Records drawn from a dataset
_ _ _ _ _ _ _

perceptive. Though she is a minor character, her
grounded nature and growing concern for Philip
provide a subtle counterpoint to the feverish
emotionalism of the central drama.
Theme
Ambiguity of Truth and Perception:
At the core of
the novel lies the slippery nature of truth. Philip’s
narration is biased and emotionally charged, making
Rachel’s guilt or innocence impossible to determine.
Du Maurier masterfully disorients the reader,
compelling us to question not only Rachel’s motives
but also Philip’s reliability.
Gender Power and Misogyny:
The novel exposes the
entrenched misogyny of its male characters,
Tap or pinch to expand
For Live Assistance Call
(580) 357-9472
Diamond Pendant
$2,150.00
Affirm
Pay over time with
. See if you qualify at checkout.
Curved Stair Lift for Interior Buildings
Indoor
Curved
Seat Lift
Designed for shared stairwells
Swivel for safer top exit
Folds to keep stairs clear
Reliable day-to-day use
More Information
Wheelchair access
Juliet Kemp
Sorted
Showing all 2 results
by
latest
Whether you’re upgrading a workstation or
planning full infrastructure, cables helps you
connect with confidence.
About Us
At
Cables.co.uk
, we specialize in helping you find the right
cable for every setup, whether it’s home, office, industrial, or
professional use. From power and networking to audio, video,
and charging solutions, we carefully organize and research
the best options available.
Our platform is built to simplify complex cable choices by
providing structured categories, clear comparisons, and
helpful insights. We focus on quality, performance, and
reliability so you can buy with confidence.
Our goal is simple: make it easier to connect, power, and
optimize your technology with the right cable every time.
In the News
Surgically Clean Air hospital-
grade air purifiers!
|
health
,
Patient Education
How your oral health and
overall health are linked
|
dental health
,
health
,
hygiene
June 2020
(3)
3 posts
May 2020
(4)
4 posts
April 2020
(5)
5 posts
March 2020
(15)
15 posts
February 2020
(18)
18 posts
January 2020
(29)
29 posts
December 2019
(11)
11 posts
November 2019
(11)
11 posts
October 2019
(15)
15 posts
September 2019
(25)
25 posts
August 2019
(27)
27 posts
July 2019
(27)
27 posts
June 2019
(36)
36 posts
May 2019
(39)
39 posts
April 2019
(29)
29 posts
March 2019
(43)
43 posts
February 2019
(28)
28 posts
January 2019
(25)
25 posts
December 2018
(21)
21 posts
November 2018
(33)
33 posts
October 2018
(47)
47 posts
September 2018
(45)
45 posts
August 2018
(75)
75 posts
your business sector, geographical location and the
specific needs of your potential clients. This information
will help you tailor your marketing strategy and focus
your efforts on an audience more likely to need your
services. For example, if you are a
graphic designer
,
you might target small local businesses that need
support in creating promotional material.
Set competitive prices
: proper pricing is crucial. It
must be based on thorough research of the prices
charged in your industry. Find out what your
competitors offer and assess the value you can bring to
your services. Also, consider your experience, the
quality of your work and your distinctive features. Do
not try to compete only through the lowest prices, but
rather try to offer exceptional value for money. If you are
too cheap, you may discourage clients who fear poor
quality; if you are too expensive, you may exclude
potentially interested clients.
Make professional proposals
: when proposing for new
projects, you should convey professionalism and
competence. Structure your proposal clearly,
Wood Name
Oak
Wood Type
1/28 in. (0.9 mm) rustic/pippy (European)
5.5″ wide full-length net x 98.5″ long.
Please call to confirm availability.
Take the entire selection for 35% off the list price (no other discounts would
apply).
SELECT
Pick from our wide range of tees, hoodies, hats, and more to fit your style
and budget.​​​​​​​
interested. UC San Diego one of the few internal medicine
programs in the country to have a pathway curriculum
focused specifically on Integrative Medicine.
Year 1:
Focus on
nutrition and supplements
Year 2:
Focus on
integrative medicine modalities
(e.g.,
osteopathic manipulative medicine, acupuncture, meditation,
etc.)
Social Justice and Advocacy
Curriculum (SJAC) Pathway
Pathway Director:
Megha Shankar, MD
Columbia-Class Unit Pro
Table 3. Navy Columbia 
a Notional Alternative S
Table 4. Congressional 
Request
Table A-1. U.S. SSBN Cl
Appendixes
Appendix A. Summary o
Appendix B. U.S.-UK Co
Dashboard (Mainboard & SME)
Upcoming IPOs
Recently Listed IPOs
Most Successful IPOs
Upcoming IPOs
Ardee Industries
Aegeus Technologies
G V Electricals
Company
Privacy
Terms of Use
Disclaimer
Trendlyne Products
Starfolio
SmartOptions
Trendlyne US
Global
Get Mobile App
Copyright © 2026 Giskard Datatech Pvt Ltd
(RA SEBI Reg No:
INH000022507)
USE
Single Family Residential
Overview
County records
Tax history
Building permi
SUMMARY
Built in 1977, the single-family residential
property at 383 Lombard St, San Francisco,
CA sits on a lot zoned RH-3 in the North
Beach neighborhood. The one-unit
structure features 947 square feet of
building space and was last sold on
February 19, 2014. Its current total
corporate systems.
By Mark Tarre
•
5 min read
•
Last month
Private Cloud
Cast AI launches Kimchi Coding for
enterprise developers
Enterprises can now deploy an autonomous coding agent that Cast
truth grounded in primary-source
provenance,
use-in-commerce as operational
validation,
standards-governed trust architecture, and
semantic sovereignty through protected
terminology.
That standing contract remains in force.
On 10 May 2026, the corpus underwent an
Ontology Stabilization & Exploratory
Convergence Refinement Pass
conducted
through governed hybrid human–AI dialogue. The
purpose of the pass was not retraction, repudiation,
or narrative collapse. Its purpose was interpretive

_ _ _ _ _ _ _

**EXERCISE AIM:** For this exercise, restate each of the entries without any deviation.

**TASK SOLUTION:**
perceptive. Though she is a minor character, her
grounded nature and growing concern for Philip
provide a subtle counterpoint to the feverish
emotionalism of the central drama.
Theme
Ambiguity of Truth and Perception:
At the core of
the novel lies the slippery nature of truth. Philip’s
narration is biased and emotionally charged, making
Rachel’s guilt or innocence impossible to determine.
Du Maurier masterfully disorients the reader,
compelling us to question not only Rachel’s motives
but also Philip’s reliability.
Gender Power and Misogyny:
The novel exposes the
entrenched misogyny of its male characters,
Tap or pinch to expand
For Live Assistance Call
(580) 357-9472
Diamond Pendant
$2,150.00
Affirm
Pay over time with
. See if you qualify at checkout.
Curved Stair Lift for Interior Buildings
Indoor
Curved
Seat Lift
Designed for shared stairwells
Swivel for safer top exit
Folds to keep stairs clear
Reliable day-to-day use
More Information
Wheelchair access
Juliet Kemp
Sorted
Showing all 2 results
by
latest
Whether you’re upgrading a workstation or
planning full infrastructure, cables helps you
connect with confidence.
About Us
At
Cables.co.uk
, we specialize in helping you find the right
cable for every setup, whether it’s home, office, industrial, or
professional use. From power and networking to audio, video,
and charging solutions, we carefully organize and research
the best options available.
Our platform is built to simplify complex cable choices by
providing structured categories, clear comparisons, and
helpful insights. We focus on quality, performance, and
reliability so you can buy with confidence.
Our goal is simple: make it easier to connect, power, and
optimize your technology with the right cable every time.
In the News
Surgically Clean Air hospital-
grade air purifiers!
|
health
,
Patient Education
How your oral health and
overall health are linked
|
dental health
,
health
,
hygiene
June 2020
(3)
3 posts
May 2020
(4)
4 posts
April 2020
(5)
5 posts
March 2020
(15)
15 posts
February 2020
(18)
18 posts
January 2020
(29)
29 posts
December 2019
(11)
11 posts
November 2019
(11)
11 posts
October 2019
(15)
15 posts
September 2019
(25)
25 posts
August 2019
(27)
27 posts
July 2019
(27)
27 posts
June 2019
(36)
36 posts
May 2019
(39)
39 posts
April 2019
(29)
29 posts
March 2019
(43)
43 posts
February 2019
(28)
28 posts
January 2019
(25)
25 posts
December 2018
(21)
21 posts
November 2018
(33)
33 posts
October 2018
(47)
47 posts
September 2018
(45)
45 posts
August 2018
(75)
75 posts
your business sector, geographical location and the
specific needs of your potential clients. This information
will help you tailor your marketing strategy and focus
your efforts on an audience more likely to need your
services. For example, if you are a
graphic designer
,
you might target small local businesses that need
support in creating promotional material.
Set competitive prices
: proper pricing is crucial. It
must be based on thorough research of the prices
charged in your industry. Find out what your
competitors offer and assess the value you can bring to
your services. Also, consider your experience, the
quality of your work and your distinctive features. Do
not try to compete only through the lowest prices, but
rather try to offer exceptional value for money. If you are
too cheap, you may discourage clients who fear poor
quality; if you are too expensive, you may exclude
potentially interested clients.
Make professional proposals
: when proposing for new
projects, you should convey professionalism and
competence. Structure your proposal clearly,
Wood Name
Oak
Wood Type
1/28 in. (0.9 mm) rustic/pippy (European)
5.5″ wide full-length net x 98.5″ long.
Please call to confirm availability.
Take the entire selection for 35% off the list price (no other discounts would
apply).
SELECT
Pick from our wide range of tees, hoodies, hats, and more to fit your style
and budget.​​​​​​​
interested. UC San Diego one of the few internal medicine
programs in the country to have a pathway curriculum
focused specifically on Integrative Medicine.
Year 1:
Focus on
nutrition and supplements
Year 2:
Focus on
integrative medicine modalities
(e.g.,
osteopathic manipulative medicine, acupuncture, meditation,
etc.)
Social Justice and Advocacy
Curriculum (SJAC) Pathway
Pathway Director:
Megha Shankar, MD
Columbia-Class Unit Pro
Table 3. Navy Columbia 
a Notional Alternative S
Table 4. Congressional 
Request
Table A-1. U.S. SSBN Cl
Appendixes
Appendix A. Summary o
Appendix B. U.S.-UK Co
Dashboard (Mainboard & SME)
Upcoming IPOs
Recently Listed IPOs
Most Successful IPOs
Upcoming IPOs
Ardee Industries
Aegeus Technologies
G V Electricals
Company
Privacy
Terms of Use
Disclaimer
Trendlyne Products
Starfolio
SmartOptions
Trendlyne US
Global
Get Mobile App
Copyright © 2026 Giskard Datatech Pvt Ltd
(RA SEBI Reg No:
INH000022507)
USE
Single Family Residential
Overview
County records
Tax history
Building permi
SUMMARY
Built in 1977, the single-family residential
property at 383 Lombard St, San Francisco,
CA sits on a lot zoned RH-3 in the North
Beach neighborhood. The one-unit
structure features 947 square feet of
building space and was last sold on
February 19, 2014. Its current total
corporate systems.
By Mark Tarre
•
5 min read
•
Last month
Private Cloud
Cast AI launches Kimchi Coding for
enterprise developers
Enterprises can now deploy an autonomous coding agent that Cast
truth grounded in primary-source
provenance,
use-in-commerce as operational
validation,
standards-governed trust architecture, and
semantic sovereignty through protected
terminology.
That standing contract remains in force.
On 10 May 2026, the corpus underwent an
Ontology Stabilization & Exploratory
Convergence Refinement Pass
conducted
through governed hybrid human–AI dialogue. The
purpose of the pass was not retraction, repudiation,
or narrative collapse. Its purpose was interpretive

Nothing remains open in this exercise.